Das ist hier der Fall. Die Klage betrifft eine Geldleistung bzw. einen hierauf gerichteten Verwaltungsakt, denn die Kläger begehren wie schon vor dem SG die Gewährung von um 200,48 Euro höheren Leistungen der Grundsicherung nach dem Vierten Kapitel des Sozialgesetzbuchs Zwölftes Buch (SGB XII) für Februar 2011.

Die Kläger haben die Beschwerde gegen die Nichtzulassung der Berufung im Urteil des SG auch fristgemäß innerhalb eines Monats nach Zustellung des Urteils am 10.12.2012 eingelegt (vgl. § 145 Abs. 1 Satz 2 SGG).

2. Die Beschwerde ist indes nicht begründet. Die Berufung ist nicht gemäß § 144 Abs. 2 SGG zuzulassen.

Nach § 144 Abs. 2 SGG ist eine Berufung zuzulassen, wenn

1. die Rechtssache grundsätzliche Bedeutung hat,

2. das Urteil von einer Entscheidung des Landessozialgerichts, des Bundessozialgerichts, des gemeinsamen Senats der obersten Gerichtshöfe des Bundes oder des Bundesverfassungsgerichts abweicht und auf dieser Abweichung beruht oder

3. ein der Beurteilung des Berufungsgerichts unterliegender Verfahrensmangel geltend gemacht wird und vorliegt, auf dem die Entscheidung beruhen kann.

Diese Voraussetzungen liegen nicht vor.

a) Die Rechtssache hat keine grundsätzliche Bedeutung im Sinne von § 144 Abs. 2 Nr. 1 SGG.
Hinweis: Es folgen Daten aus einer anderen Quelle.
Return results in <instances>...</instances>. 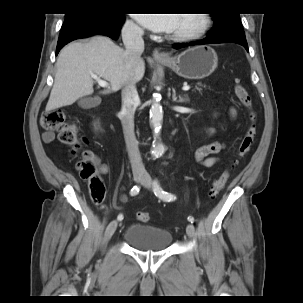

Grundsätzliche Bedeutung hat eine Rechtssache, wenn sie eine bisher ungeklärte Rechtsfrage aufwirft, deren Klärung im allgemeinen Interesse liegt, um die Rechtseinheit zu erhalten und die Weiterentwicklung des Rechts zu fördern (Klärungsbedürftigkeit), und deren Klärung auch durch das Berufungsgericht zu erwarten ist (Klärungsfähigkeit). Ein Individualinteresse genügt nicht (Leitherer, in: Meyer-Ladewig/Keller/Leitherer, SGG, 9. Aufl. 2008, § 144 Rn. 28 f. mit Rechtsprechungsnachweisen). Die Rechtsfrage darf sich nicht unmittelbar und ohne weiteres aus dem Gesetz beantworten lassen oder bereits von der höchstrichterlichen Rechtsprechung entschieden sein (vgl. BSG, Beschl. vom 15.05.1997 - 9 BVg 6/97 - zum gleichlautenden § 160 SGG; zum Ganzen LSG NRW, Beschl. v. 07.10.2011 - L 19 AS 937/11 NZB -, juris Rn. 17). Zudem kann eine außer Kraft getretene Rechtsvorschrift in aller Regel keine grundsätzliche Rechtsfrage aufwerfen, es sei denn, dass noch eine erhebliche Zahl von Fällen der Entscheidung harrt und darin die Klärungsbedürftigkeit der Rechtssache liegt (vgl. BSG, Beschl. v. 22.04.2010 - B 11 AL 22/09 BH -, juris Rn. 5 m.w.N.) oder besondere Umstände, wie etwa eine inhaltsgleiche Folgevorschrift, vorliegen (vgl. BSG, Beschl. v. 17.08.2012 - B 11 AL 40/12 B -, juris Rn. 5 m.N.).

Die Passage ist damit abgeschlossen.